Faculty News & Publications
Lecturer of chemistry, Belmont was named an LGBTQ+ Trailblazer by Chemical & Engineering News, the newsmagazine of the American Chemical Society. The award recognizes her excellence in teaching as well as activism with Out to Innovate, a professional society dedicated to LGBTQ+ visibility and representation in the sciences. Belmont was one of 17 Trailblazers selected for 2022.
Gilah Yelin Hirsch
Professor emerita of art, Hirsch was honored with a retrospective exhibit at the Orange County Center for Contemporary Art in Santa Ana. Titled “The Archeology of Metaphor,” the exhibit featured work throughout her lengthy and varied career, from her earliest 1968 paintings to the present. Hirsch joined the Art Department faculty in 1973, taught at CSUDH for almost 50 years, and is considered one of the first feminist artists. The exhibit was accompanied by the publication of a book on Hirsch’s work, also titled Archeology of Metaphor (Skira Editore).
Professor of history, Murillo received a 2022 National Endowment for the Humanities fellowship for her next book, Financing Africa’s Future: A Socio-Economic History of Ghana, 1950-1980. The awards support advanced humanities research by scholars at Historically Black Colleges, Hispanic-Serving Institutions, and Tribal Colleges and Universities. Murillo’s book will focus on the nation’s post-independence period, helping readers understand how the global economy works, and how banks, multinational companies, and global financial institutions have affected the economic aspirations and autonomy of places like Ghana.

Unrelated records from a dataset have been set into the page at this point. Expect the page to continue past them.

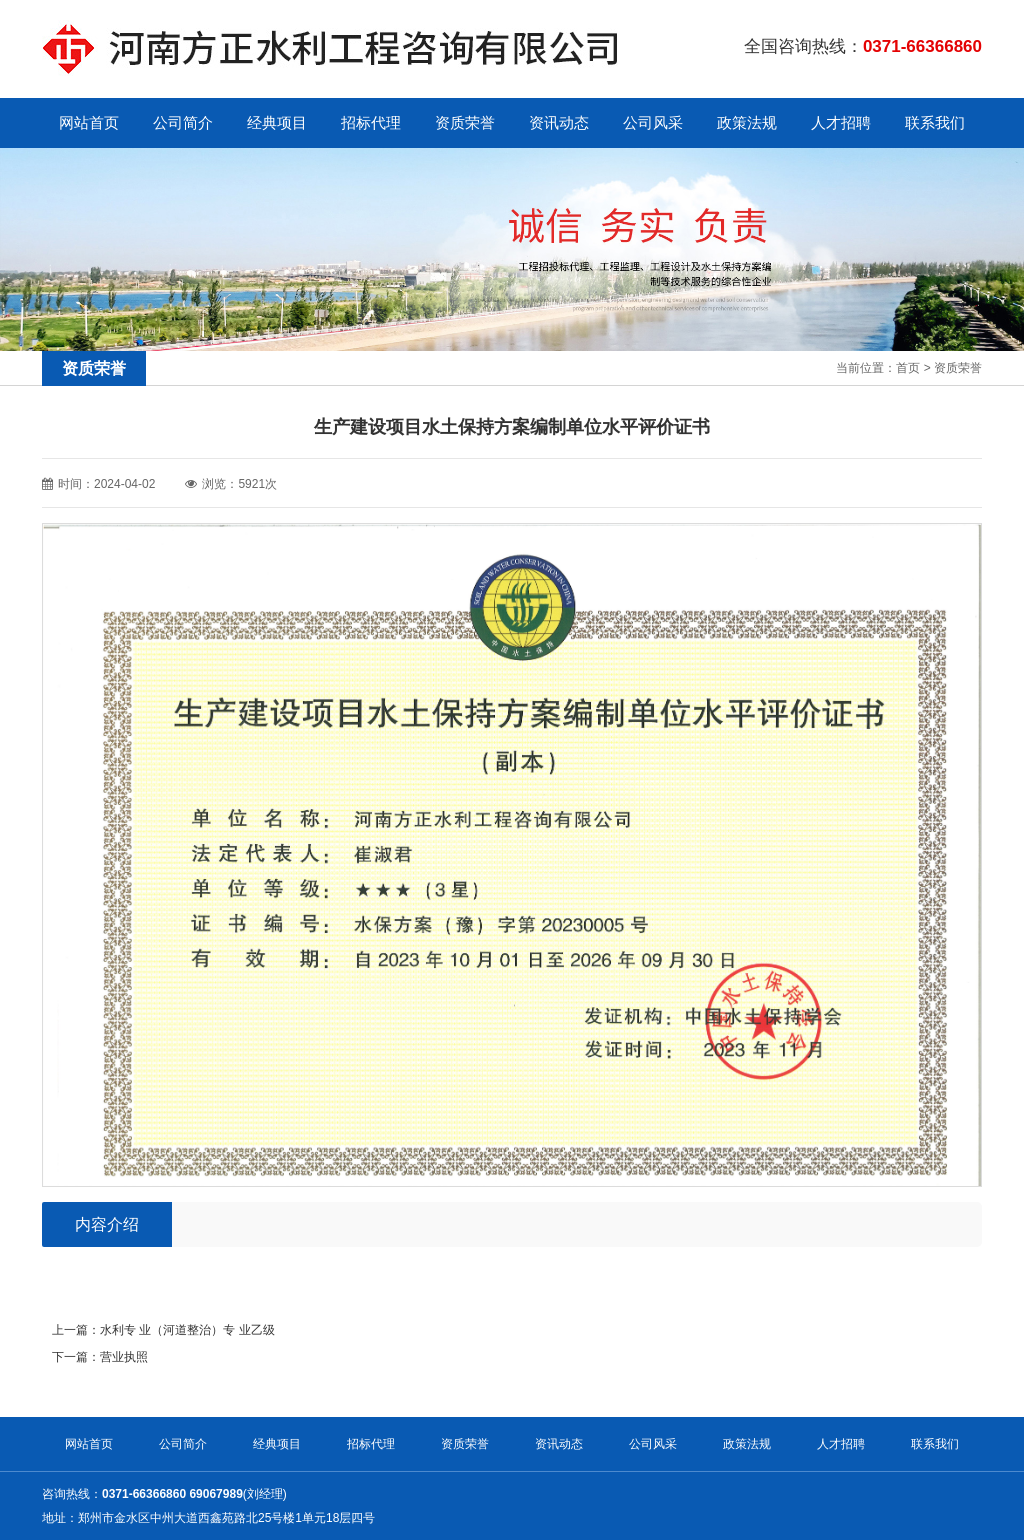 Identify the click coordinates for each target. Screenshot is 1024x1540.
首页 (908, 368)
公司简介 (183, 122)
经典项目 (277, 122)
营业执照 (124, 1357)
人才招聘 (841, 122)
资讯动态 (559, 122)
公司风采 (653, 122)
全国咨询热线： (863, 46)
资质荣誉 (465, 122)
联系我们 (935, 122)
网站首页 (89, 122)
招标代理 (371, 122)
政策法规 (747, 122)
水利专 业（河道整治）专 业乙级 (187, 1330) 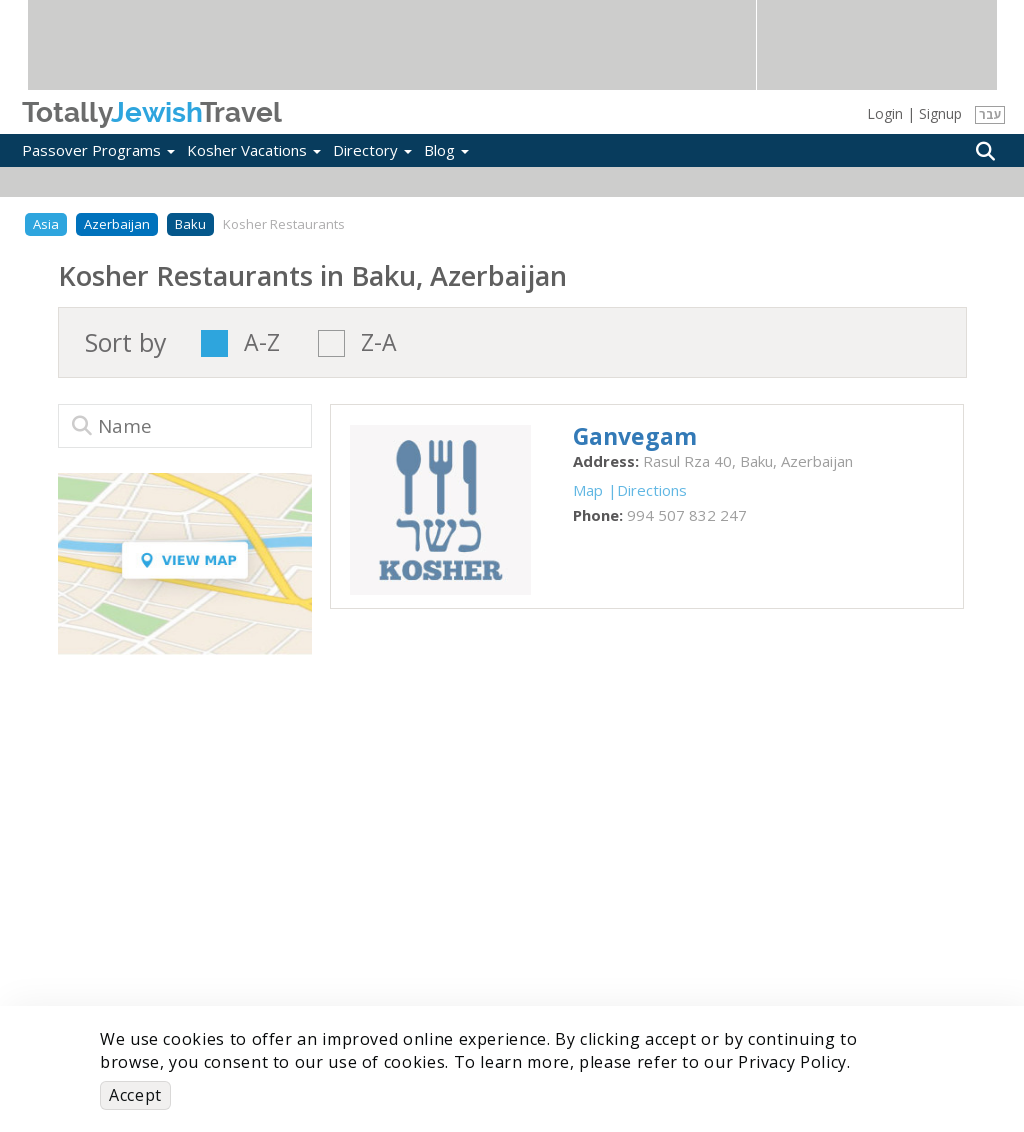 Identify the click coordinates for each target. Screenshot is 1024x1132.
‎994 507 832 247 (687, 515)
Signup (940, 113)
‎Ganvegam (635, 436)
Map (588, 490)
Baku (190, 224)
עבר (990, 114)
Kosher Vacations (254, 150)
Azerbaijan (117, 224)
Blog (446, 150)
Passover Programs (98, 150)
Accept (135, 1095)
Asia (46, 224)
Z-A (379, 343)
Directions (652, 490)
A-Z (262, 343)
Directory (372, 150) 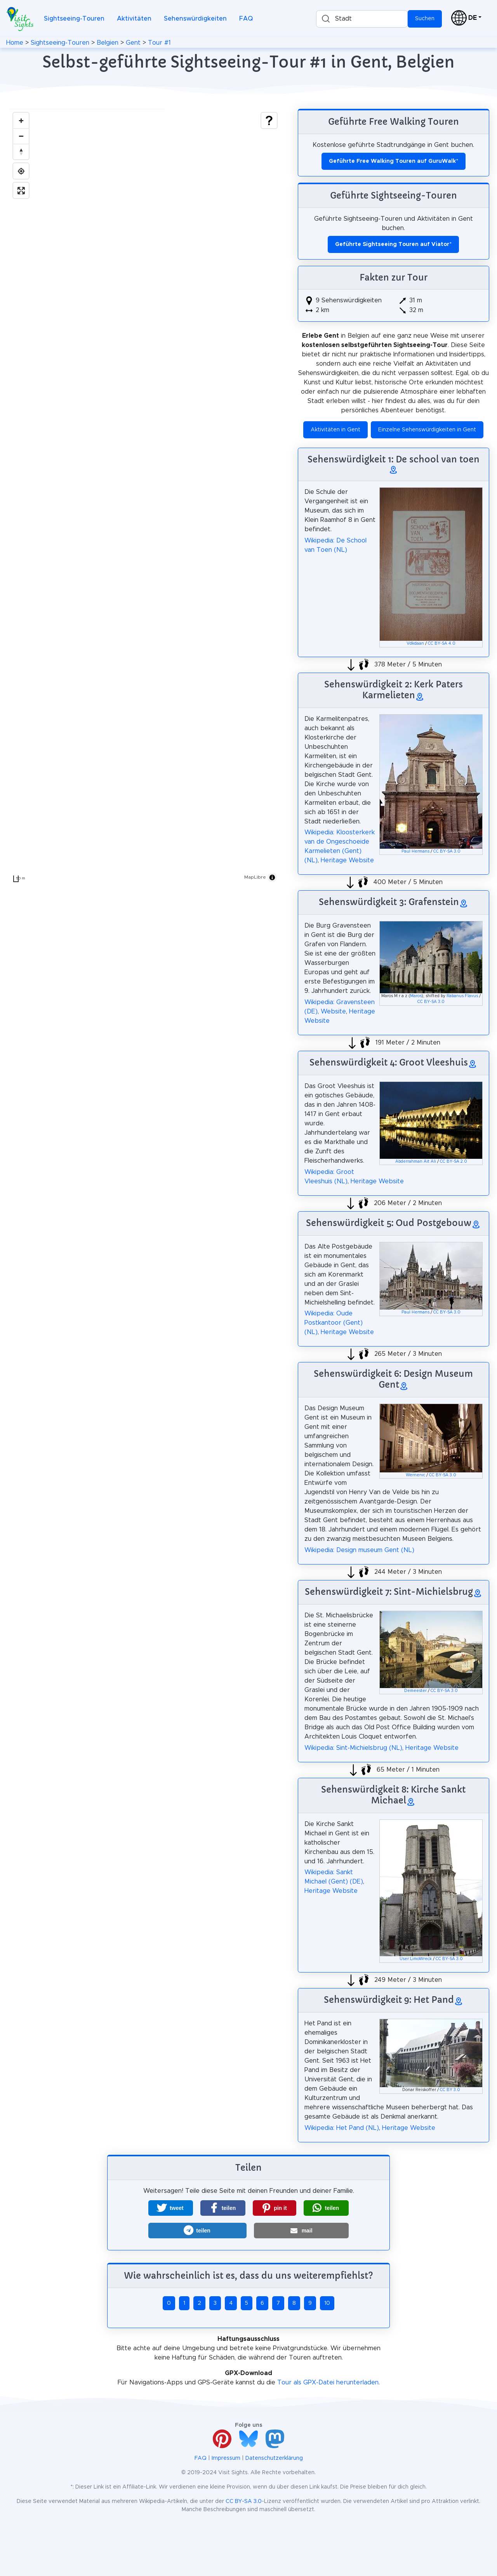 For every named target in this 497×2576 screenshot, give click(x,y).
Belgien (107, 43)
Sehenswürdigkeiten (195, 19)
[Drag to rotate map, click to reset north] (21, 151)
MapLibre (255, 877)
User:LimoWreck (416, 1959)
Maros (416, 996)
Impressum (226, 2458)
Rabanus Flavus (462, 996)
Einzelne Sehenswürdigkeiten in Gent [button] (427, 430)
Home (14, 43)
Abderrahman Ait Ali (415, 1161)
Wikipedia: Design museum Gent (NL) (359, 1550)
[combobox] (362, 19)
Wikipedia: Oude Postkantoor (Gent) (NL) (333, 1322)
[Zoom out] (21, 136)
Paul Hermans (415, 851)
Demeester (415, 1691)
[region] (145, 497)
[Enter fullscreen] (21, 190)
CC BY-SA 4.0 (441, 643)
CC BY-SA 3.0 (447, 851)
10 (327, 2303)
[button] (170, 2208)
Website (333, 1011)
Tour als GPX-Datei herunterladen (328, 2382)
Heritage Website (347, 860)
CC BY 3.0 (450, 2090)
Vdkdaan (415, 643)
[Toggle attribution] (272, 877)
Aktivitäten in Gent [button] (335, 430)
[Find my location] (21, 171)
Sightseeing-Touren (74, 19)
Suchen (424, 18)
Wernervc (415, 1475)
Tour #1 (159, 43)
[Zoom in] (21, 120)
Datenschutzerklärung (274, 2458)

Assistant professor of anthropology, Seligson was elected president of the Los Angeles chapter of the American Institute of Archeology (AIA). The AIA is North America’s largest and oldest nonprofit dedicated to the discipline, and works to advance awareness, education, fieldwork, preservation, publication, and research of archeological and cultural heritage sites worldwide.
Associate professor of biology, Singhal was honored by the Society for the Study of Evolution (SSE) for her research work on lizard speciation. Her 2011 paper “Strong Selection Against Hybrids Maintains a Narrow Contact Zone Between Morphologically Cryptic Lineages in a Rainforest Lizard” was named one of the 25 top works in speciation research by women authors by Evolution, SSE’s prestigious international journal. Co-authored with Craig Moritz, former director of the Museum of Vertebrate Zoology at the University of California, Berkeley, the paper focused on a pair of lizard species living in a “hybrid zone” of the Australian rain forest.
Colman, adjunct professor of marketing, published The Revenue Accelerator: The 21 Boosters to Launch Your Startup (Made for Success/Blackstone Publishing), an essential companion guide for entrepreneurs looking to make the leap from building their product to selling it.
Grasse, professor of music. wrote Hearing Brazil: Music and Histories in Minas Gerais (University Press of Mississippi), the first English-language historical survey of the area’s musical traditions. The book examines Brazilian instruments, genres, social functions, and historical accounts to help reveal the cultural territory’s development.
John C. Quicker
Quicker, professor emeritus of sociology, co-authored Before Crips: Fussin’, Cussin’, and Discussin’ Among South Los Angeles Juvenile Gangs (Temple University Press) with CSUDH alumnus Akil Batani-Khalfani (BA, ’85). The book is a sociological and historical examination of the origins of street groups in South Los Angeles, and draws on more than 30 years of original research.
Seligson, assistant professor of anthropology, authored the book The Maya and Climate Change: Human-Environmental Relationships in the Classical Period Lowlands (Oxford University Press). The book details the most recent research on the ancient Maya’s relationship with the environment and its impact on their culture.
Warrell, Department of English lecturer, published her debut novel, Sweet, Soft, Plenty Rhythm (Pantheon Press). The book, which focuses on the women in the life of a philandering jazz musician, was highlighted in the Washington Post, Boston Globe, and Vanity Fair magazine, and was named a “Best Fall Book” by People.